Has anything changed since the feminist movement of the seventies, or are we still fighting the same battles?
In my view, it’s a mixed bag. Women in the West are generally more economically independent and have more varied career opportunities than were available 40 years ago (though most non-western women are not so fortunate). On the whole, I think women are less willing to accept sexist behaviour from their partners and expect them to pull their weight more on the domestic front (though there’s still an imbalance in the division of labour, with women taking more responsibility for housekeeping and childcare).

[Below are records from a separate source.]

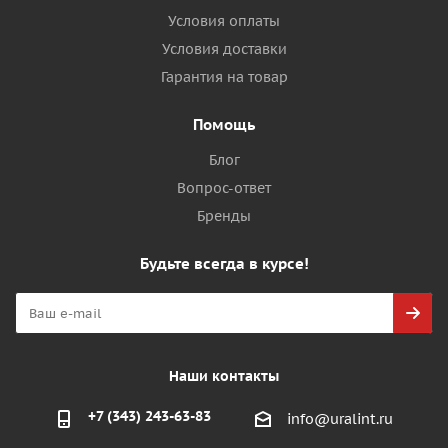
Условия оплаты
Условия доставки
Гарантия на товар
Помощь
Блог
Вопрос-ответ
Бренды
Будьте всегда в курсе!
Наши контакты
+7 (343) 243-63-83
info@uralint.ru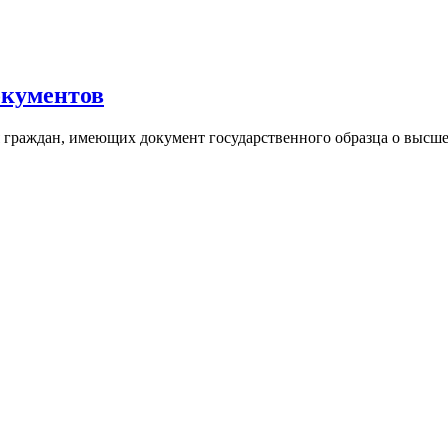
окументов
я граждан, имеющих документ государственного образца о высш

On the other hand, I feel that we’ve gone backwards when it comes to the objectification of women’s bodies. Back in the seventies we complained about things like the Miss World contest and ads with women draped over cars and motorbikes, but in retrospect that was really tame stuff compared to the commodification of the female body that goes on now. It makes me feel like a prude (and I’m not), but I feel shocked at the way women’s liberation seems to have resulted in sexual images of women being used to sell everything from shoe polish to chewing gum. And the claim is that it’s all an expression of women’s freedom. And don’t get me onto the subject of fashion – especially girls wearing cripplingly high heels and bum-hugging skirts and bare midriffs in deepest winter. And I don’t see much in the way of feminist critiques of all this, so maybe feminism’s moved on and I’m just stuck in the seventies.
What are the issues for todays' feminists?
Still waiting for a reply, Mr. Oryx.
Were Sgt Terris Dewalt-Johnson and Staff Sft. Kimberly Fahnestock Voelz sexist?
Or do you simply apply different standards to men than to women?
Also, a point of clarification...
I did not imply any inequity in the division of labor.
I said: "There is a difference in the division of labor, but it is not an 'imbalance'."
It was the original poster who implied that there was inequity in the division of labor.
She said: "though there’s still an imbalance in the division of labour".
Please read more carefully in the future, and get your facts straight.
Thanks for the steer on the book EWQ - I've not heard of raunch culture before, but it's a great term. Found a second-hand copy on Amazon and looking forward to reading it.
PS Just thought of a couple of other issues feminism could be addressing - (1) women's rights under islam and (2) access to contraception in poorer nations.
I will comment on your topic, directly.
I read Feminist blogs frequently, and the major battles discussed these days appear to be in-fighting. You touched briefly in this in your comment regarding fashions. Is dressing sexy an affirmation of a woman's power, or is it acceding to objectification? Witness the infamous dispute between Jessica Valenti and Ann Althouse, regarding a picture of Valenti where Althouse considered her to be featuring her bust too prominently.
From an outsider's perspective, when a group or movement begins to squabble over such minor details, or begins to splinter along such lines, it is a sign that there remain no significant major issues around which they can unify. If Feminism were still fighting the same battles as the sixties, or the seventies, these divisions of opinion would not be under dispute.